IPv6 Day Goes Smoothly

Back in January, I posted a note here about the scheduling of World IPv6 Day for this past Wednesday, June 8, to provide the first global test of the Internet infrastructure changes needed to support the new IPv6 [Internet Protocol, version 6] addressing scheme.  Several major Internet services, including Google, Facebook, Yahoo!, and Akamai, agreed to take part in a 24-hour test of the new facilities.   Now that the day has come and gone, some reports on the results are beginning to come in.

I guess the most important, and reassuring result, is that the day was a non-event for most Internet users.  Ars Technica has an article giving an overview of some of the results.

Tuesday evening, hundreds of Web destinations, including the four most popular ones worldwide, showed up on the IPv6 Internet. IPv6 traffic went up a lot in relative terms, but still barely registered as a blip on the radar.
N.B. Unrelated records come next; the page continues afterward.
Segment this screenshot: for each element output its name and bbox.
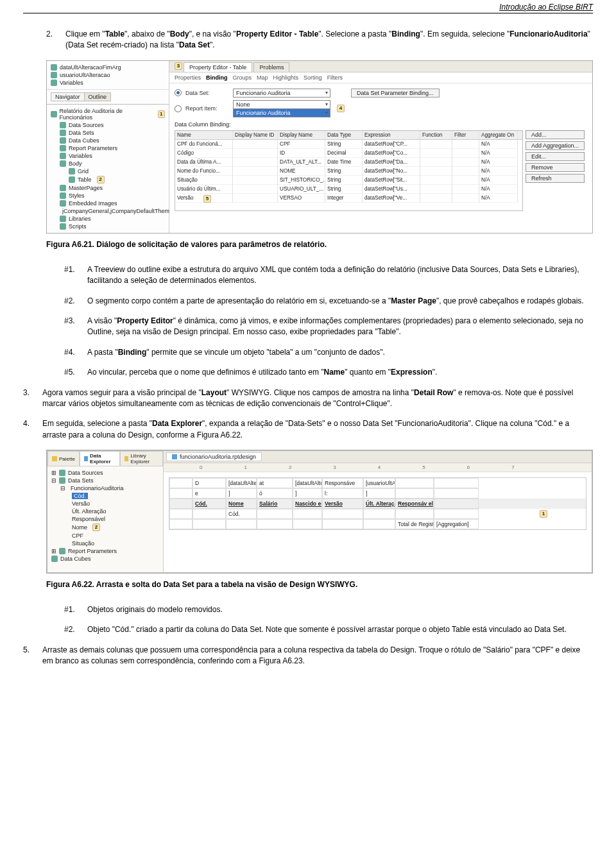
radio-dataset[interactable] xyxy=(175,89,182,96)
figure-22-caption: Figura A6.22. Arrasta e solta do Data Se… xyxy=(46,580,593,589)
outline-item[interactable]: Embedded Images xyxy=(51,200,165,207)
tree-col[interactable]: Últ. Alteração xyxy=(51,507,159,515)
btn-add-aggregation[interactable]: Add Aggregation... xyxy=(526,141,585,150)
outline-item[interactable]: Data Sources xyxy=(51,121,165,129)
outline-item[interactable]: Grid xyxy=(51,167,165,175)
grid-row[interactable]: Usuário do Últim...USUARIO_ULT_...String… xyxy=(175,185,522,194)
step-4: 4. Em seguida, selecione a pasta "Data E… xyxy=(23,418,593,441)
topvar-item[interactable]: dataUltAlteracaoFimArg xyxy=(51,64,165,71)
tree-col[interactable]: Nome2 xyxy=(51,523,159,532)
outline-root[interactable]: Relatório de Auditoria de Funcionários1 xyxy=(51,107,165,121)
tree-col[interactable]: Responsável xyxy=(51,515,159,523)
outline-item[interactable]: Body xyxy=(51,160,165,167)
grid-row[interactable]: Data da Última A...DATA_ULT_ALT...Date T… xyxy=(175,158,522,167)
binding-grid[interactable]: NameDisplay Name IDDisplay NameData Type… xyxy=(175,130,523,211)
editor-file-tab[interactable]: funcionarioAuditoria.rptdesign xyxy=(166,452,262,461)
btn-add[interactable]: Add... xyxy=(526,130,585,139)
outline-item[interactable]: Styles xyxy=(51,192,165,200)
label-dataset: Data Set: xyxy=(185,90,229,96)
nav-tabs: Navigator Outline xyxy=(47,90,169,105)
tab-palette[interactable]: Palette xyxy=(47,451,80,466)
editor-tabs: funcionarioAuditoria.rptdesign xyxy=(164,451,592,463)
hash-note: #1.Objetos originais do modelo removidos… xyxy=(46,604,593,615)
tree-data-cubes[interactable]: Data Cubes xyxy=(51,555,159,563)
radio-report-item[interactable] xyxy=(175,105,182,112)
outline-item-table[interactable]: Table2 xyxy=(51,175,165,184)
grid-header-cell[interactable]: Display Name xyxy=(278,131,325,139)
step-4-num: 4. xyxy=(23,418,42,441)
outline-item[interactable]: Libraries xyxy=(51,215,165,223)
step-2: 2. Clique em "Table", abaixo de "Body", … xyxy=(46,29,593,51)
badge-1: 1 xyxy=(158,110,166,118)
tab-problems[interactable]: Problems xyxy=(253,62,289,72)
tree-report-params[interactable]: ⊞Report Parameters xyxy=(51,547,159,555)
screenshot-property-editor: dataUltAlteracaoFimArg usuarioUltAlterac… xyxy=(46,60,593,234)
hash-note: #5.Ao vincular, perceba que o nome que d… xyxy=(46,367,593,378)
btn-refresh[interactable]: Refresh xyxy=(526,174,585,183)
grid-header-cell[interactable]: Data Type xyxy=(325,131,363,139)
badge-5: 5 xyxy=(203,195,211,203)
grid-header-cell[interactable]: Name xyxy=(175,131,233,139)
outline-item[interactable]: Data Sets xyxy=(51,129,165,137)
grid-header-cell[interactable]: Expression xyxy=(363,131,420,139)
step-3-text: Agora vamos seguir para a visão principa… xyxy=(42,388,593,410)
btn-edit[interactable]: Edit... xyxy=(526,152,585,161)
subtab-binding[interactable]: Binding xyxy=(206,74,228,81)
tab-outline[interactable]: Outline xyxy=(84,92,112,101)
badge-3: 3 xyxy=(175,62,182,70)
subtab-map[interactable]: Map xyxy=(257,74,268,81)
grid-header-cell[interactable]: Aggregate On xyxy=(479,131,518,139)
tree-col[interactable]: Versão xyxy=(51,500,159,507)
grid-header-cell[interactable]: Function xyxy=(420,131,452,139)
topvar-item[interactable]: usuarioUltAlteracao xyxy=(51,71,165,79)
combo-report-item-sel[interactable]: Funcionario Auditoria xyxy=(233,108,330,117)
btn-remove[interactable]: Remove xyxy=(526,163,585,172)
hash-note: #2.Objeto "Cód." criado a partir da colu… xyxy=(46,624,593,635)
tree-col-cod[interactable]: Cód. xyxy=(51,492,159,500)
grid-header-cell[interactable]: Filter xyxy=(452,131,479,139)
hash-note: #3.A visão "Property Editor" é dinâmica,… xyxy=(46,316,593,338)
outline-item[interactable]: Data Cubes xyxy=(51,137,165,144)
grid-row[interactable]: SituaçãoSIT_HISTORICO_...StringdataSetRo… xyxy=(175,176,522,185)
combo-dataset[interactable]: Funcionario Auditoria xyxy=(233,89,330,98)
outline-item[interactable]: Report Parameters xyxy=(51,144,165,152)
design-table[interactable]: D[dataUltAlteracao...at[dataUltAlteracao… xyxy=(169,477,586,530)
tree-data-sets[interactable]: ⊟Data Sets xyxy=(51,477,159,484)
tree-data-sources[interactable]: ⊞Data Sources xyxy=(51,469,159,477)
tab-property-editor[interactable]: Property Editor - Table xyxy=(184,62,252,72)
topvar-item[interactable]: Variables xyxy=(51,79,165,87)
screenshot-data-explorer: Palette Data Explorer Library Explorer ⊞… xyxy=(46,450,593,574)
badge-4: 4 xyxy=(337,105,345,112)
label-data-col-binding: Data Column Binding: xyxy=(175,121,587,128)
tab-navigator[interactable]: Navigator xyxy=(51,92,85,101)
label-report-item: Report Item: xyxy=(185,105,229,112)
tree-col[interactable]: CPF xyxy=(51,532,159,540)
tab-library-explorer[interactable]: Library Explorer xyxy=(120,451,163,466)
tree-ds[interactable]: ⊟FuncionarioAuditoria xyxy=(51,484,159,492)
step-5-text: Arraste as demais colunas que possuem um… xyxy=(42,645,593,667)
tab-data-explorer[interactable]: Data Explorer xyxy=(80,451,120,466)
grid-row[interactable]: Nome do Funcio...NOMEStringdataSetRow["N… xyxy=(175,167,522,176)
btn-dataset-param-binding[interactable]: Data Set Parameter Binding... xyxy=(351,89,440,98)
step-5-num: 5. xyxy=(23,645,42,667)
subtab-sorting[interactable]: Sorting xyxy=(304,74,322,81)
outline-item[interactable]: jCompanyGeneral,jCompanyDefaultTheme xyxy=(51,207,165,215)
subtab-groups[interactable]: Groups xyxy=(233,74,252,81)
subtab-filters[interactable]: Filters xyxy=(327,74,343,81)
grid-row[interactable]: CPF do Funcioná...CPFStringdataSetRow["C… xyxy=(175,140,522,149)
step-3-num: 3. xyxy=(23,388,42,410)
grid-row[interactable]: VersãoVERSAOIntegerdataSetRow["Ve...N/A xyxy=(175,194,522,203)
header-rule xyxy=(23,13,593,13)
tree-col[interactable]: Situação xyxy=(51,540,159,547)
combo-report-item[interactable]: None xyxy=(233,100,330,109)
ruler: 01234567 xyxy=(164,463,592,472)
subtab-highlights[interactable]: Highlights xyxy=(273,74,299,81)
outline-item[interactable]: Scripts xyxy=(51,223,165,230)
grid-header-cell[interactable]: Display Name ID xyxy=(233,131,278,139)
outline-item[interactable]: MasterPages xyxy=(51,184,165,192)
grid-row[interactable]: CódigoIDDecimaldataSetRow["Co...N/A xyxy=(175,149,522,158)
badge-2: 2 xyxy=(97,176,105,183)
step-4-text: Em seguida, selecione a pasta "Data Expl… xyxy=(42,418,593,441)
outline-item[interactable]: Variables xyxy=(51,152,165,160)
subtab-properties[interactable]: Properties xyxy=(175,74,201,81)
The 0.05 percent of users who were expected to encounter delays or errors didn’t—or decided to call their Moms, watch TV, or otherwise refrain from complaining.
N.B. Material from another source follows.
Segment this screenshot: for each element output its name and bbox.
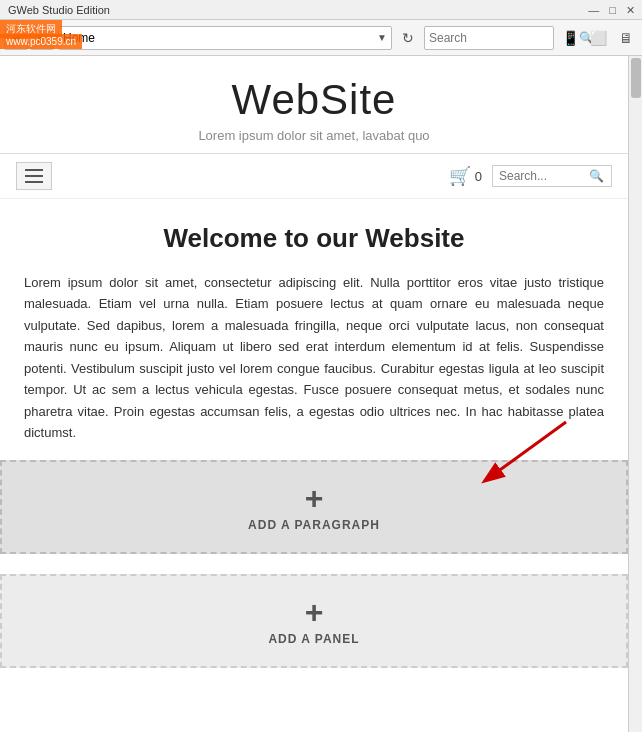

The test began at midnight UTC (approximately the same as  GMT), so it began Tuesday evening local time for US users.   Some network operators, such as Akami and Hurricane Electric, reported noticeable increases in IPv6 traffic (which was, after all, part of the point); some of this was traffic “tunneled” via IPv4 to the nearest IPv6 gateway.  Google reported, in a post on the Official Google Blog, that it saw about 65% more IPv6 traffic than normal.

We carried about 65% more IPv6 traffic than usual, saw no significant issues and did not have to disable IPv6 access for any networks or services. Over the next few weeks, we’ll be working together with the other participants to analyze the data we’ve collected, but, at least on the surface, the first global test of IPv6 passed without incident.

Some sites experienced relatively minor problems, and others found that constructing an unambiguous test setup was not entirely straightforward, but it seems that, all in all, this first “live” test went fairly well.